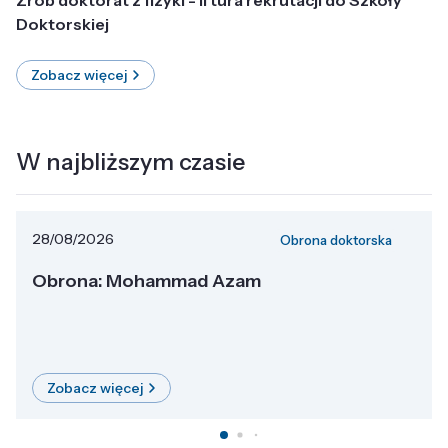
Doktorskiej
Zobacz więcej
W najbliższym czasie
28/08/2026
Obrona doktorska
Obrona: Mohammad Azam
Zobacz więcej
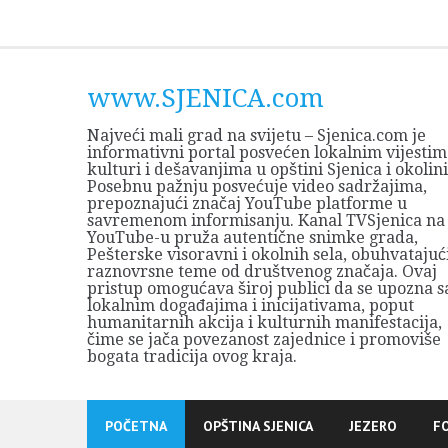
Skip
to
content
www.SJENICA.com
Najveći mali grad na svijetu – Sjenica.com je
informativni portal posvećen lokalnim vijestim
kulturi i dešavanjima u opštini Sjenica i okolini
Posebnu pažnju posvećuje video sadržajima,
prepoznajući značaj YouTube platforme u
savremenom informisanju. Kanal TVSjenica na
YouTube-u pruža autentične snimke grada,
Pešterske visoravni i okolnih sela, obuhvatajuć
raznovrsne teme od društvenog značaja. Ovaj
pristup omogućava široj publici da se upozna s
lokalnim događajima i inicijativama, poput
humanitarnih akcija i kulturnih manifestacija,
čime se jača povezanost zajednice i promoviše
bogata tradicija ovog kraja.
POČETNA
OPŠTINA SJENICA
JEZERO
F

= EXERCISE BRIEF =
From the data above, copy out every line with the string "Obrona" in it.

= RESPONSE TO THE TASK =
Obrona doktorska
Obrona: Mohammad Azam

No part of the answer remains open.